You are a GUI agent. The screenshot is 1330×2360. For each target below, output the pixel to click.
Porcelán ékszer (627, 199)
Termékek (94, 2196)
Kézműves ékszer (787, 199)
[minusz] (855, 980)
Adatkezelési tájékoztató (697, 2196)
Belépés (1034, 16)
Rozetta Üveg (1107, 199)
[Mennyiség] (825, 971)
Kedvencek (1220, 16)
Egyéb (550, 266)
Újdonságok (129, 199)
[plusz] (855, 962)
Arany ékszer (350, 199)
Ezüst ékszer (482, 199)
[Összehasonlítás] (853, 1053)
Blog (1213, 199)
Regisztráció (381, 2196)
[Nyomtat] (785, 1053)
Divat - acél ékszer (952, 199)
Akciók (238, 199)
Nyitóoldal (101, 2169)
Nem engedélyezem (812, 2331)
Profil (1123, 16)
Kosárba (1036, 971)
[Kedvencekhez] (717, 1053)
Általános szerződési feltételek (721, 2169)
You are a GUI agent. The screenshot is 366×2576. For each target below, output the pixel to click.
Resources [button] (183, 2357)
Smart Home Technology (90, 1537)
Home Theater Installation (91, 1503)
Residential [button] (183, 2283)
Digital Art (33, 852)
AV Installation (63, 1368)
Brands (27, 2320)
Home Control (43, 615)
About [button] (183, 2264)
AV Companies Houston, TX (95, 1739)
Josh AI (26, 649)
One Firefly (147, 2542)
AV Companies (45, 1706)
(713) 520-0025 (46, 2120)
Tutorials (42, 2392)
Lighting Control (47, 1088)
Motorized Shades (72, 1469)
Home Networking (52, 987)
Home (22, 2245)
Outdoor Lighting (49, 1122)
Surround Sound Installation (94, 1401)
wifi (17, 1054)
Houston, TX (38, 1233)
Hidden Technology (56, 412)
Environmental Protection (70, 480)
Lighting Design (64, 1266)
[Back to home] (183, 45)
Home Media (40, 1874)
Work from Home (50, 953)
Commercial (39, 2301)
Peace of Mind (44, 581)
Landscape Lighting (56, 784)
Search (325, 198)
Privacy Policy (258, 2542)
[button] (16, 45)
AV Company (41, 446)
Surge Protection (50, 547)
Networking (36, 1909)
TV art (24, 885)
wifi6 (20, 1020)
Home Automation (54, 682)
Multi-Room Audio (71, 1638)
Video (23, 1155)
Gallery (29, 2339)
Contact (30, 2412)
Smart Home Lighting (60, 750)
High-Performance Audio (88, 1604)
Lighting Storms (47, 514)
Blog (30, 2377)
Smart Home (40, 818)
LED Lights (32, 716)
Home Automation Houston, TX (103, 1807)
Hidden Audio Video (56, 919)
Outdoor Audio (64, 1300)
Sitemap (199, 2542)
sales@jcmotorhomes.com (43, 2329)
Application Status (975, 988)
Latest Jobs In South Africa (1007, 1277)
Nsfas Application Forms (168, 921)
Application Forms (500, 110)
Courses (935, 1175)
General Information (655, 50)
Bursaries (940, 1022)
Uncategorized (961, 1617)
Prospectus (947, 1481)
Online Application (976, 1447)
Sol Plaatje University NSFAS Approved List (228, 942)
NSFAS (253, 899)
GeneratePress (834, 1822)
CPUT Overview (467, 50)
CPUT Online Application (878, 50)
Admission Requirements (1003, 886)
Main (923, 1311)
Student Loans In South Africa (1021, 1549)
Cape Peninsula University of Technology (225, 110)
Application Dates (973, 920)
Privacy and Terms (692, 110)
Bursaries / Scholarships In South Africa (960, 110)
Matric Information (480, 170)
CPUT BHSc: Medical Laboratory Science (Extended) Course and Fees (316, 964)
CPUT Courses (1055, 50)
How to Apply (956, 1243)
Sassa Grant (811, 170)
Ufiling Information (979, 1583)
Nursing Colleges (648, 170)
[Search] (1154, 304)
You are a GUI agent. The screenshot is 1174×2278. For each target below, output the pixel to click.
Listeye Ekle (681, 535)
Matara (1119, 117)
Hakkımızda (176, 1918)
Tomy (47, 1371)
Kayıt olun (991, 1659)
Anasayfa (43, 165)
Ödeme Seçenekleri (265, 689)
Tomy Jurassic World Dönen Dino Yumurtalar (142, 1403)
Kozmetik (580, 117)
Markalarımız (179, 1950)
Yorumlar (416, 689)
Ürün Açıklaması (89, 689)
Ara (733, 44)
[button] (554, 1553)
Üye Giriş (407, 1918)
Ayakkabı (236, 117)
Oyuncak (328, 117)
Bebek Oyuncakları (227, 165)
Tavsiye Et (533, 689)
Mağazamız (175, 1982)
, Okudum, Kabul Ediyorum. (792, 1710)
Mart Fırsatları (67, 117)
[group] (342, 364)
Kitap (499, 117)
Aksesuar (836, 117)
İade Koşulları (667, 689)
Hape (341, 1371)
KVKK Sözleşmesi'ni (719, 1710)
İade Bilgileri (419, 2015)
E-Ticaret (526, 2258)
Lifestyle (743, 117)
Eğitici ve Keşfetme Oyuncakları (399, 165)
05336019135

____________________

In the listing, how many lines carry the string "agent"? Answer with a number only.

3